Он бешено вращал глазами, словно бы сбивал маленьким лазером черных невидимых мушек, облепивших жену:
— Здесь, в этом доме, еще до того, как поселился отец, жил комиссар НКВД. Чекисты очень пили, понимаешь, очень, потому что душегубы. И чтобы в себе эту слабость, ну, которая бывает поутру, когда стыдно, понимаешь, стыдно пред небом и землею, вот эту слабость изничтожить в себе, они…
— Ну? — супруге уже было интересно и страшно.
— Они приводили обреченных и расстреливали их на огороде. Пили и стреляли. Стреляли они плохо, очень плохо. У выпившего рука не та. И вот они добивали этих раненых, а потом подручные, эти свиньи с волосатыми руками, закапывали эти тела у нас на огороде.

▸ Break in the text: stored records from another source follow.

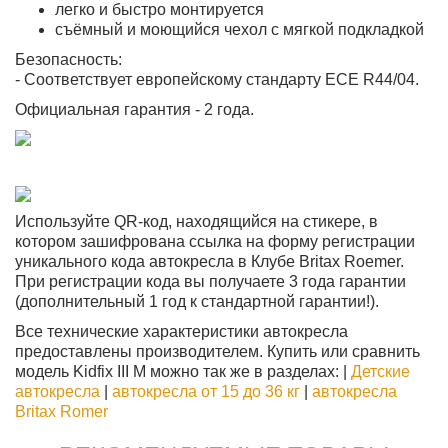
легко и быстро монтируется
съёмный и моющийся чехол с мягкой подкладкой
Безопасность:
- Соответствует европейскому стандарту ECE R44/04.
Официальная гарантия - 2 года.
Используйте QR-код, находящийся на стикере, в
котором зашифрована ссылка на форму регистрации
уникального кода автокресла в Клубе Britax Roemer.
При регистрации кода вы получаете 3 года гарантии
(дополнительный 1 год к стандартной гарантии!).
Все технические характеристики автокресла
предоставлены производителем. Купить или сравнить
модель Kidfix III M можно так же в разделах: |
Детские
автокресла
|
автокресла от 15 до 36 кг
|
автокресла
Britax Romer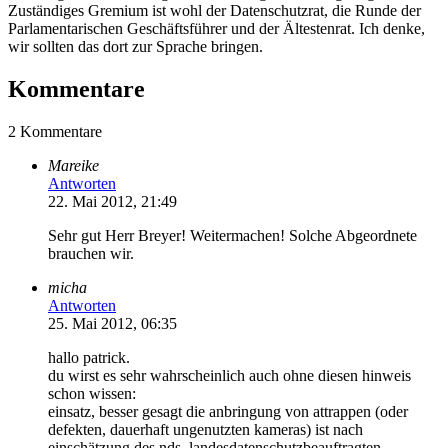
Zuständiges Gremium ist wohl der Datenschutzrat, die Runde der
Parlamentarischen Geschäftsführer und der Ältestenrat. Ich denke,
wir sollten das dort zur Sprache bringen.
Kommentare
2 Kommentare
Mareike
Antworten
22. Mai 2012, 21:49
Sehr gut Herr Breyer! Weitermachen! Solche Abgeordnete
brauchen wir.
micha
Antworten
25. Mai 2012, 06:35
hallo patrick.
du wirst es sehr wahrscheinlich auch ohne diesen hinweis
schon wissen:
einsatz, besser gesagt die anbringung von attrappen (oder
defekten, dauerhaft ungenutzten kameras) ist nach
einschätzung des nds. landesdatenschutzbeauftragten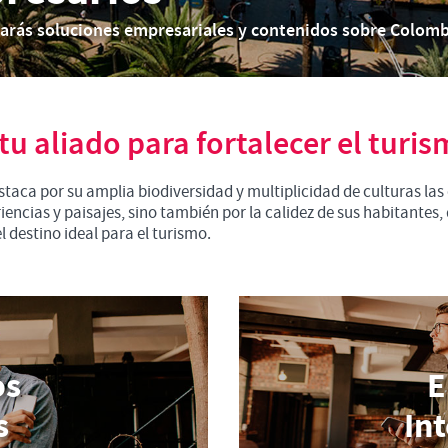
rarás soluciones empresariales y contenidos sobre Colom
u aliado para fortalecer el turi
taca por su amplia biodiversidad y multiplicidad de culturas las
encias y paisajes, sino también por la calidez de sus habitantes,
destino ideal para el turismo.
os
E
s
In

Он отпрянул, глаза его сияли страшным светом:
— У нас на огороде — кладбище.
— Да ну тебя, пьяный черт. Откуда ты это знаешь? Зенки зальешь, потом несешь, несешь.
— Положим, это легенда Предание. Но ты думаешь, чего это я хожу по огороду с лопатой?
— Чего?
— Земля сама кости их выталкивает, потому как они — мученики, а если кости не в земле, то и души их к нам пожалуют. И потом, ты ведь знаешь, что у всех неурожай, а у нас так и прет, так и прет. Яблоня почитай двадцать лет плодоносит, другая бы засохла…
— Да ты к чему это все?
— Нельзя там колодец копать, могилу мы для себя выроем.
Жена слову мужа не поверила и за три пузыря наняла двух таджиков, которые начали рыть, пока сосед был на промысле — он подметал улицу состоятельным владельцам коттеджей за натурпродукт. Когда сосед вернулся, он громко кричал, бегал за таджиками с топором, выбил стекло у себя на кухне и утих далеко за полночь.
Утром, выйдя в туманную прогулку, я узрел фантасмагорическую картину. Сосед, пьяный в дым, шел, шатаясь по улице, и изумительность его вида связывала у меня слово. Он весь был обвешан человеческими костями, попарно связанными с пустыми бутылками. Он издавал странный звенящий гул, который, как колокол, раскачивал августовский сырой туман. Немыслимо предать на производство словесных органов его состояние. Он был трезвее всех пьяных и разумнее всех безумцев на свете.
Оказалось, что он не просто ленился рыть септик. Во время своих путешествий на темную сторону сознания, он прозревал своей объюродившейся мудростью то, что скрыто от дневных обитателей сиюминутности. Таджики нашли много человеческих костей и кучу бутылок, которые зарывал сосед на огороде.
Он смотрел на меня победоносно, он, желавший напоить мертвецов, бутылками пригрузить всплывающие к небу кости расстрелянных. Как песок, который слабее всего, обуздывает невыносимое насилие моря, так он в своей простоте нашел способ, обнаженный от всяких измышлений ума. Его, конечно, свезли в дурдом. Но напоследок он сказал мне:
— Вы все мне не верили, а я знал, он стрелял в меня, но у него дрожали руки. Смотри, ты там сидишь на крыше, смотри внимательно.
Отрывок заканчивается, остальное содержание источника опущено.